Document layout analysis data
════════════════
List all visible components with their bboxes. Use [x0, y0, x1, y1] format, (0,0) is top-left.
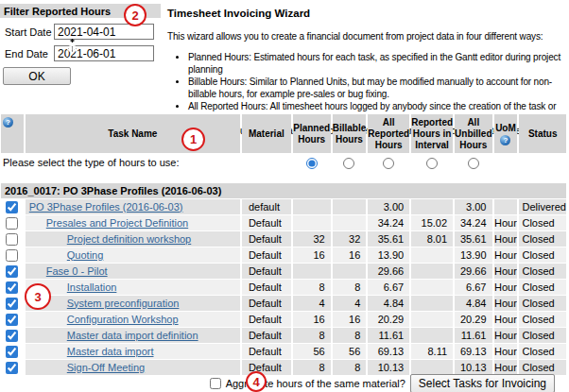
bullet-billable-hours: Billable Hours: Similar to Planned Units… — [188, 76, 569, 100]
all-reported-hours-cell: 6.67 — [368, 280, 409, 295]
billable-hours-cell: 4 — [333, 296, 367, 311]
task-checkbox[interactable] — [6, 249, 18, 262]
planned-hours-cell: 16 — [293, 247, 331, 263]
select-tasks-for-invoicing-button[interactable]: Select Tasks for Invoicing — [410, 374, 555, 392]
table-row: Configuration WorkshopDefault161620.2920… — [1, 312, 566, 327]
all-reported-hours-cell: 4.84 — [368, 296, 409, 311]
all-unbilled-hours-cell: 29.66 — [455, 264, 491, 279]
task-link[interactable]: Fase 0 - Pilot — [46, 265, 108, 277]
billable-hours-cell: 8 — [333, 280, 367, 295]
material-cell: Default — [242, 344, 291, 359]
planned-hours-cell: 8 — [293, 328, 331, 343]
status-cell: Delivered — [519, 199, 566, 214]
task-link[interactable]: PO 3Phase Profiles (2016-06-03) — [29, 201, 183, 213]
aggregate-checkbox[interactable] — [210, 378, 221, 389]
task-checkbox[interactable] — [6, 298, 18, 310]
task-name-cell: PO 3Phase Profiles (2016-06-03) — [26, 199, 240, 214]
task-link[interactable]: Installation — [67, 281, 117, 293]
billable-hours-cell: 16 — [333, 247, 367, 263]
planned-hours-cell: 32 — [293, 231, 331, 247]
uom-cell: Hour — [494, 328, 518, 343]
task-link[interactable]: Master data import — [67, 346, 154, 357]
help-icon[interactable]: ? — [3, 117, 13, 128]
all-reported-hours-cell: 34.24 — [368, 215, 409, 230]
header-status: Status — [519, 114, 566, 153]
table-body: Please select the type of hours to use: … — [1, 154, 566, 375]
uom-cell: Hour — [494, 231, 518, 247]
task-link[interactable]: Sign-Off Meeting — [67, 362, 145, 373]
hours-radio-all-reported[interactable] — [383, 158, 394, 169]
material-cell: Default — [242, 296, 291, 311]
all-unbilled-hours-cell: 34.24 — [455, 215, 491, 230]
task-link[interactable]: Project definition workshop — [67, 233, 191, 245]
reported-hours-interval-cell — [411, 296, 453, 311]
task-checkbox[interactable] — [6, 217, 18, 230]
all-unbilled-hours-cell: 11.61 — [455, 328, 491, 343]
status-cell: Closed — [519, 264, 566, 279]
task-checkbox[interactable] — [6, 201, 18, 213]
task-name-cell: Project definition workshop — [26, 231, 240, 247]
row-select-cell — [1, 296, 24, 311]
header-billable-hours: Billable Hours — [333, 114, 367, 153]
uom-cell: Hour — [494, 280, 518, 295]
task-link[interactable]: Quoting — [67, 249, 104, 261]
all-reported-hours-cell: 29.66 — [368, 264, 409, 279]
header-material: Material — [242, 114, 291, 153]
all-reported-hours-cell: 11.61 — [368, 328, 409, 343]
annotation-circle-3: 3 — [25, 283, 51, 310]
hours-radio-billable[interactable] — [343, 158, 354, 169]
task-checkbox[interactable] — [6, 233, 18, 246]
task-checkbox[interactable] — [6, 346, 18, 358]
table-row: Presales and Project DefinitionDefault34… — [1, 215, 566, 230]
mouse-move-cursor-icon — [64, 38, 80, 59]
reported-hours-interval-cell — [411, 280, 453, 295]
material-cell: Default — [242, 247, 291, 263]
ok-button[interactable]: OK — [3, 67, 71, 85]
row-select-cell — [1, 344, 24, 359]
task-name-cell: Configuration Workshop — [26, 312, 240, 327]
status-cell: Closed — [519, 247, 566, 263]
task-checkbox[interactable] — [6, 314, 18, 326]
billable-hours-cell: 32 — [333, 231, 367, 247]
task-checkbox[interactable] — [6, 265, 18, 278]
task-link[interactable]: System preconfiguration — [67, 298, 180, 309]
task-name-cell: Installation — [26, 280, 240, 295]
material-cell: Default — [242, 328, 291, 343]
hours-radio-unbilled[interactable] — [468, 158, 479, 169]
all-reported-hours-cell: 13.90 — [368, 247, 409, 263]
task-link[interactable]: Presales and Project Definition — [46, 217, 188, 229]
table-row: System preconfigurationDefault444.844.84… — [1, 296, 566, 311]
uom-cell: Hour — [494, 215, 518, 230]
table-row: QuotingDefault161613.9013.90HourClosed — [1, 247, 566, 263]
reported-hours-interval-cell — [411, 312, 453, 327]
header-all-unbilled-hours: All Unbilled Hours — [455, 114, 491, 153]
all-unbilled-hours-cell: 6.67 — [455, 280, 491, 295]
task-name-cell: Quoting — [26, 247, 240, 263]
annotation-circle-4: 4 — [246, 371, 267, 392]
task-link[interactable]: Configuration Workshop — [67, 314, 179, 325]
status-cell: Closed — [519, 360, 566, 375]
reported-hours-interval-cell — [411, 264, 453, 279]
all-unbilled-hours-cell: 13.90 — [455, 247, 491, 263]
status-cell: Closed — [519, 328, 566, 343]
material-cell: Default — [242, 231, 291, 247]
help-icon[interactable]: ? — [500, 135, 510, 145]
task-link[interactable]: Master data import definition — [67, 330, 198, 341]
task-checkbox[interactable] — [6, 362, 18, 374]
row-select-cell — [1, 231, 24, 247]
task-checkbox[interactable] — [6, 330, 18, 342]
planned-hours-cell — [293, 199, 331, 214]
hours-radio-interval[interactable] — [426, 158, 438, 169]
task-name-cell: Sign-Off Meeting — [26, 360, 240, 375]
planned-hours-cell: 8 — [293, 360, 331, 375]
task-name-cell: Master data import — [26, 344, 240, 359]
material-cell: Default — [242, 215, 291, 230]
all-reported-hours-cell: 10.13 — [368, 360, 409, 375]
material-cell: Default — [242, 280, 291, 295]
hours-radio-planned[interactable] — [306, 158, 318, 169]
uom-cell: Hour — [494, 296, 518, 311]
planned-hours-cell: 4 — [293, 296, 331, 311]
planned-hours-cell: 16 — [293, 312, 331, 327]
all-reported-hours-cell: 3.00 — [368, 199, 409, 214]
task-checkbox[interactable] — [6, 281, 18, 294]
════════════════
Search the data for the string "material" and copy each line where it appears.

### Expected answer
material-cell: Default — [242, 344, 291, 359]
material-cell: Default — [242, 296, 291, 311]
header-material: Material — [242, 114, 291, 153]
material-cell: Default — [242, 247, 291, 263]
material-cell: Default — [242, 328, 291, 343]
material-cell: Default — [242, 231, 291, 247]
material-cell: Default — [242, 215, 291, 230]
material-cell: Default — [242, 280, 291, 295]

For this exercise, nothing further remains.